Displaying great courage and resilience, she worked ceaselessly for the Republic in spite of health difficulties. She witnessed at close quarters the murder and mayhem around the transfer of power to her comrades and then experienced the growing bitterness between those former friends. As some revolutionaries conformed, others were marginalised. The old unity and loyalty disappeared. Muriel took the Republican side and was present at the heart of the initial fighting during the first days of the Civil War madness.

She returned to the USA in September 1922 and stayed for almost a year trying to gather financial support for the anti-treaty side. Her daughter Māire was looked after by Madame O’Rahilly as part of the O’Rahilly family in their home in Dublin. Māire in her memoir History’s Daughter (2005) described this period as “one of the happiest years of my childhood and the longest period that I spent in a family situation.”

The book covers in great detail the relationship between mother and daughter. They spent the early summer of 1924 together at the old Murphy family home at Carrigmore which seems to have been their last period together in Cork before their emigration to Germany. Māire discusses in some detail her various German schools and the long absences of Muriel in this memoir. However as Muriel gave birth in 1926 to her second daughter Alix may well have contributed to these long absences from Máire.

One may never know the full circumstances behind the sudden appearance of Māire back in Cork in the summer of 1932. Māire describes her return from Germany as voluntary if somewhat unorthodox. Muriel always contended that it was a well-planned kidnap by Mary MacSwiney and her friends in the Church and State. Her poignant description of her desperate efforts to get support in Dublin, are very raw. She spoke with Jim Larkin, Linda Kearns and many other friends and she describes how she cried tears for her child in front of Ēamon De Valera.

Māire was made a ward of court in Ireland after informing the judge that she wished to stay with her aunts in Ireland. It was argued that her aunt Mary was already her legal co-guardian.

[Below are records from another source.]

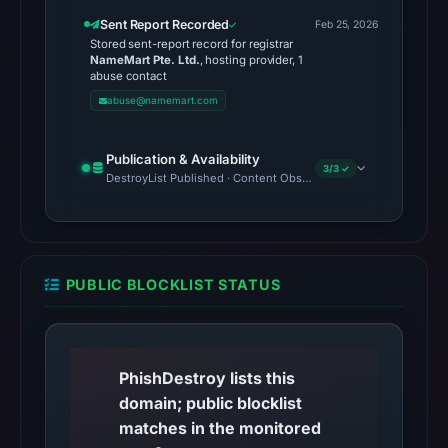
at
Sent Report Recorded
Feb 25, 2026
01:24
Stored sent-report record for registrar
NameMart Pte. Ltd.
, hosting provider, 1
UTC;
abuse contact
content
abuse@namemart.com
was
unavailable.
Publication & Availability
Registration
3/3 ✓
DestroyList Published · Content Observed Unavailable · Time to F
records
list
NameMart
Pte.
PUBLIC BLOCKLIST STATUS
Ltd.
as
the
registrar
PhishDestroy lists this
and
domain; public blocklist
Feb
matches in the monitored
25,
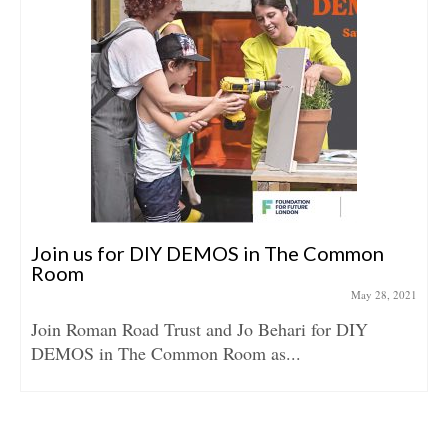
Join us for DIY DEMOS in The Common
Room
May 28, 2021
Join Roman Road Trust and Jo Behari for DIY
DEMOS in The Common Room as...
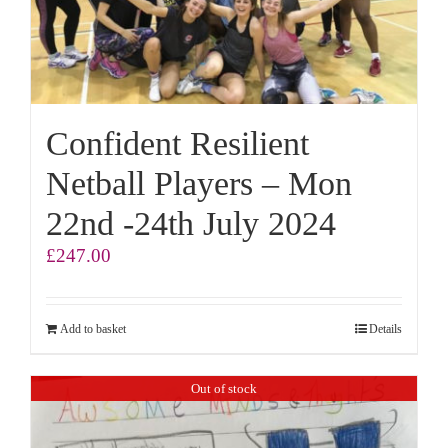
Confident Resilient
Netball Players – Mon
22nd -24th July 2024
£
247.00
Add to basket
Details
Out of stock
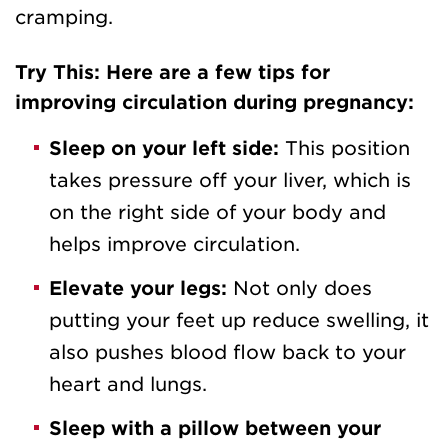
cramping.
Try This: Here are a few tips for
improving circulation during pregnancy:
Sleep on your left side:
This position
takes pressure off your liver, which is
on the right side of your body and
helps improve circulation.
Elevate your legs:
Not only does
putting your feet up reduce swelling, it
also pushes blood flow back to your
heart and lungs.
Sleep with a pillow between your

It remains unclear to this day if this legal paperwork was actually produced as the full court papers and decision have remained sealed. Maire was then raised and educated by the MacSwiney sisters, Mary and Annie at their Scoil Íte school located off Wellington Road in Cork City.

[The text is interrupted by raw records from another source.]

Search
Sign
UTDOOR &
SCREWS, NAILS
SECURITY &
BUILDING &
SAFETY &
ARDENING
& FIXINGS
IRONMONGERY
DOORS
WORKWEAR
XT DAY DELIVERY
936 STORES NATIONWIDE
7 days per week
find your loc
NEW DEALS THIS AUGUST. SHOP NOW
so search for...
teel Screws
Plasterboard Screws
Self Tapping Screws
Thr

The end result was the 50 year long tragic family estrangement of Muriel and Māire who never spoke or met again. Muriel felt deeply wounded by what she felt was a total betrayal by the MacSwiney family and its cover up by the State. An immediate result was that she became quite ill with flu and pneumonia and was depressed for a period after her vain attempts to get back her daughter failed.

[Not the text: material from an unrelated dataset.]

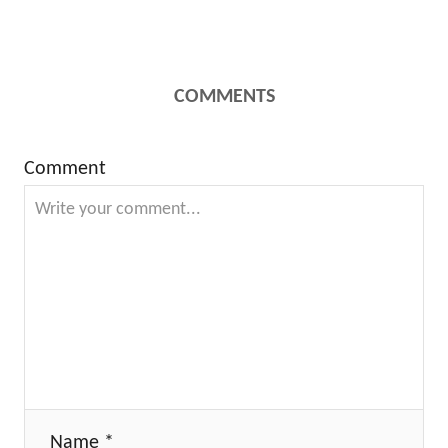
COMMENTS
Comment
Name *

Muriel Image in St. Peter’s, North Main Street, Cork presented by Jeannette Collins.

https://www.corkcity.ie/en/a-city-remembers-cork-1920-to-1923/commemorative-events/muriel-macswiney/

In her BMH statement Muriel states how she left the Catholic Church as early as the outbreak of the Civil War. The Church emerged from the War of Independence as the most powerful institution in the new State (similar to the earlier post Famine period), however Muriel was beginning her break from its influence. “I consider everyone has the right to whatever religious beliefs they think right or to the freethinker ideal which is mine”. Ironically two of her sisters, Nora and Edith joined convents. A third sister Mabel married her second cousin James Murphy and lived at Ringmahon House, near Blackrock in Cork.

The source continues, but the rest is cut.